Although the San and the Chumash were both hunter-gatherers, their culture and lifestyle had significant differences. Many cultures around the world had their fair share of differences. If you look closer though, you can find certain patterns that occur in many of the first societies that emerged in the world.
Even these days, you can find the same types of patterns in people. The San lived in Southern Africa. They are also known as Bushmen, Sho, Barwa, Kung, or Khwe.Their lifestyle consisted of much leisure time, and the children did nothing but play.
Women were greatly respected and admired in the San culture. The women would take part in both gathering and hunting, but mainly gathering. They used everything very wisely, including parts of ostrich eggs to hold fluids. Overall, the San were your typical hunter-gatherer society of the Paleolithic era.
The Chumash lived in Southern California. They were also a hunter-gatherer society. They also were very good fisherman.They painted on cave walls and some of the drawings are still there today.
Some of the Chumash settlements are believed to be over 10,000 years old. They were visited by the Spanish, which brought many diseases to the Chumash. They were also believed to be visited by Polynesians. Comparing these two cultures, we can see some similarities and many differences. They were both hunter-gatherer people.
As their main food sources migrated, they followed along with them. Some differences would be that they lived in completely different parts of the world.The San did not fish, yet the Chumash did.

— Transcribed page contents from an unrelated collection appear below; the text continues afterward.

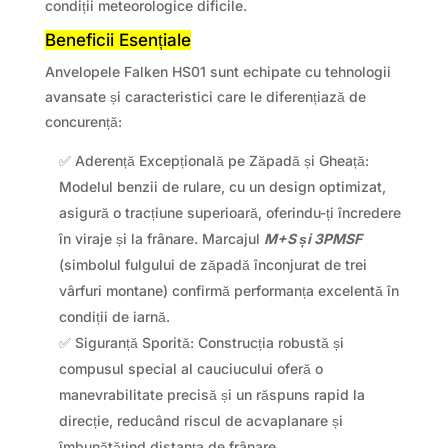
condiții meteorologice dificile.
Beneficii Esențiale
Anvelopele Falken HS01 sunt echipate cu tehnologii
avansate și caracteristici care le diferențiază de
concurență:
✅ Aderență Excepțională pe Zăpadă și Gheață:
Modelul benzii de rulare, cu un design optimizat,
asigură o tracțiune superioară, oferindu-ți încredere
în viraje și la frânare. Marcajul
M+S și 3PMSF
(simbolul fulgului de zăpadă înconjurat de trei
vârfuri montane) confirmă performanța excelentă în
condiții de iarnă.
✅ Siguranță Sporită: Construcția robustă și
compusul special al cauciucului oferă o
manevrabilitate precisă și un răspuns rapid la
direcție, reducând riscul de acvaplanare și
îmbunătățind distanța de frânare.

They both have many more similarities and differences.
The cultures I have compared and contrasted are only two of the many Paleolithic societies out there. They all can be recognized by their hunting and gathering ways. They followed their food, and obviously made it work for themselves. I think it would be an interesting journey to go back in time and see how they lived and interacted with each other before the emerging of some of the technology that is common to us today.